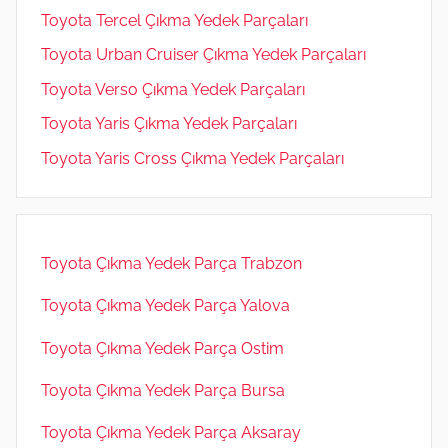
Toyota Tercel Çıkma Yedek Parçaları
Toyota Urban Cruiser Çıkma Yedek Parçaları
Toyota Verso Çıkma Yedek Parçaları
Toyota Yaris Çıkma Yedek Parçaları
Toyota Yaris Cross Çıkma Yedek Parçaları
Toyota Çıkma Yedek Parça Trabzon
Toyota Çıkma Yedek Parça Yalova
Toyota Çıkma Yedek Parça Ostim
Toyota Çıkma Yedek Parça Bursa
Toyota Çıkma Yedek Parça Aksaray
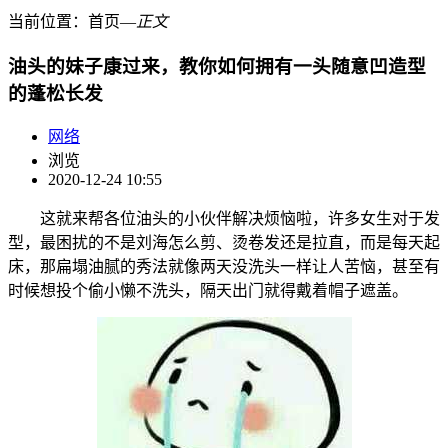
当前位置：
首页
―
正文
油头的妹子康过来，教你如何拥有一头随意凹造型
的蓬松长发
网络
浏览
2020-12-24 10:55
这就来帮各位油头的小伙伴解决烦恼啦，许多女生对于发
型，最困扰的不是刘海怎么剪、烫卷发还是拉直，而是每天起
床，那扁塌油腻的秀法就像两天没洗头一样让人苦恼，甚至有
时候想投个偷小懒不洗头，隔天出门就得戴着帽子遮盖。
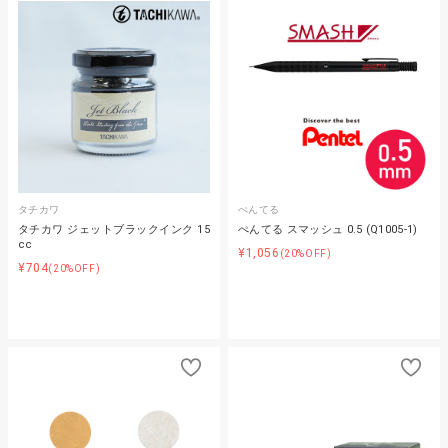
タチカワ
ぺんてる
タチカワ ジェットブラックインク 15
ぺんてる スマッシュ 0.5 (Q1005-1)
cc
¥1,056
(20%OFF)
¥704
(20%OFF)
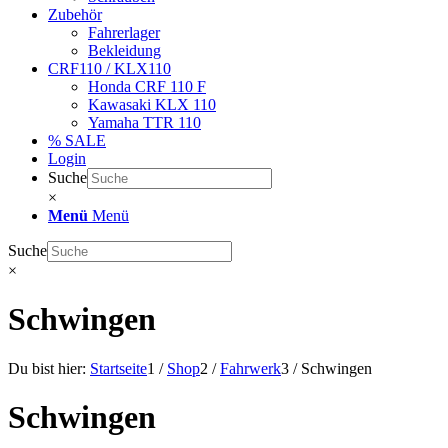
Zubehör
Fahrerlager
Bekleidung
CRF110 / KLX110
Honda CRF 110 F
Kawasaki KLX 110
Yamaha TTR 110
% SALE
Login
Suche
×
Menü
Menü
Suche
×
Schwingen
Du bist hier:
Startseite
1
/
Shop
2
/
Fahrwerk
3
/
Schwingen
Schwingen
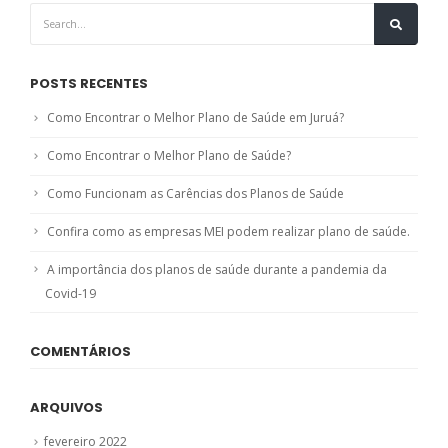
POSTS RECENTES
Como Encontrar o Melhor Plano de Saúde em Juruá?
Como Encontrar o Melhor Plano de Saúde?
Como Funcionam as Carências dos Planos de Saúde
Confira como as empresas MEI podem realizar plano de saúde.
A importância dos planos de saúde durante a pandemia da
Covid-19
COMENTÁRIOS
ARQUIVOS
fevereiro 2022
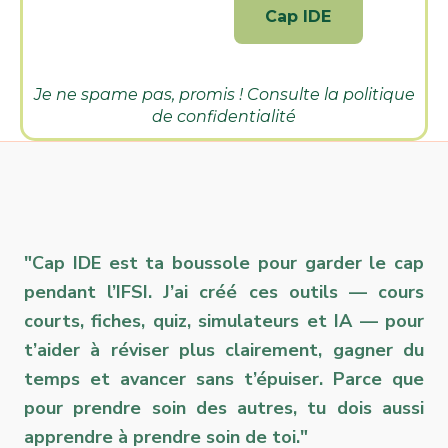
Je ne spame pas, promis ! Consulte la
politique
de confidentialité
"Cap IDE est ta boussole pour garder le cap
pendant l’IFSI. J’ai créé ces outils — cours
courts, fiches, quiz, simulateurs et IA — pour
t’aider à réviser plus clairement, gagner du
temps et avancer sans t’épuiser. Parce que
pour prendre soin des autres, tu dois aussi
apprendre à prendre soin de toi."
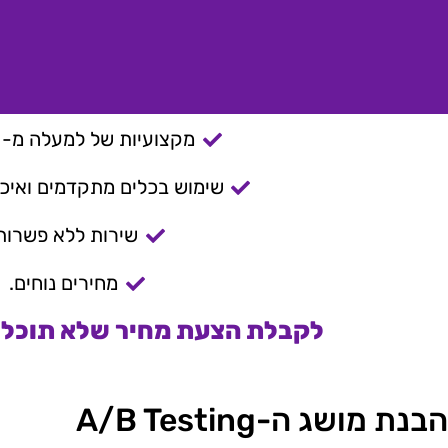
מקצועיות של למעלה מ- 15 שנה.
שימוש בכלים מתקדמים ואיכות
שירות ללא פשרות
מחירים נוחים.
לקבלת הצעת מחיר שלא תוכלו 
הבנת מושג ה-A/B Testing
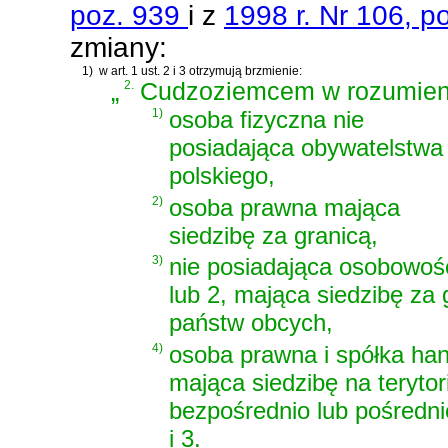
poz. 939
i z
1998 r. Nr 106, p
zmiany:
1)
w art. 1 ust. 2 i 3 otrzymują brzmienie:
„
2.
Cudzoziemcem w rozumieni
1)
osoba fizyczna nie
posiadająca obywatelstwa
polskiego,
2)
osoba prawna mająca
siedzibę za granicą,
3)
nie posiadająca osobowoś
lub 2, mająca siedzibę z
państw obcych,
4)
osoba prawna i spółka ha
mająca siedzibę na teryto
bezpośrednio lub pośredni
i 3.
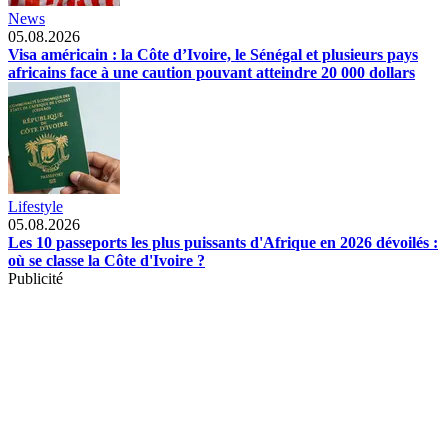
News
05.08.2026
Visa américain : la Côte d’Ivoire, le Sénégal et plusieurs pays
africains face à une caution pouvant atteindre 20 000 dollars
Lifestyle
05.08.2026
Les 10 passeports les plus puissants d'Afrique en 2026 dévoilés :
où se classe la Côte d'Ivoire ?
Publicité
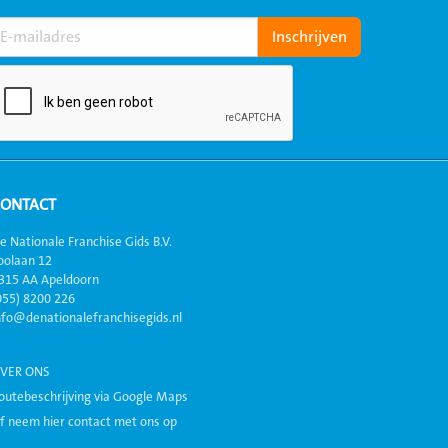
CONTACT
e Nationale Franchise Gids B.V.
oolaan 12
315 AA Apeldoorn
055) 8200 226
nfo@denationalefranchisegids.nl
VER ONS
outebeschrijving via Google Maps
f neem hier contact met ons op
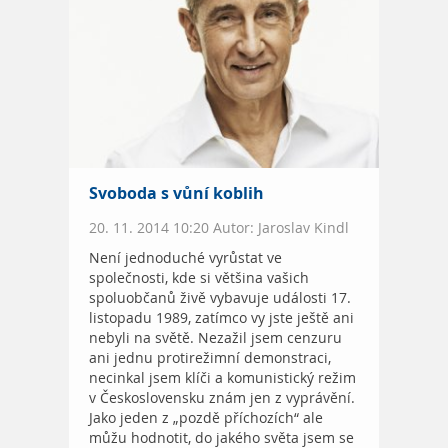
Svoboda s vůní koblih
20. 11. 2014 10:20 Autor: Jaroslav Kindl
Není jednoduché vyrůstat ve
společnosti, kde si většina vašich
spoluobčanů živě vybavuje události 17.
listopadu 1989, zatímco vy jste ještě ani
nebyli na světě. Nezažil jsem cenzuru
ani jednu protirežimní demonstraci,
necinkal jsem klíči a komunistický režim
v Československu znám jen z vyprávění.
Jako jeden z „pozdě příchozích“ ale
můžu hodnotit, do jakého světa jsem se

— PROBLEM DETAILS —
The lines sought are those in the data above that include the string "pour"; copy each one.

— ANSWER TO THIS PROBLEM —
"Cap IDE est ta boussole pour garder le cap
courts, fiches, quiz, simulateurs et IA — pour
pour prendre soin des autres, tu dois aussi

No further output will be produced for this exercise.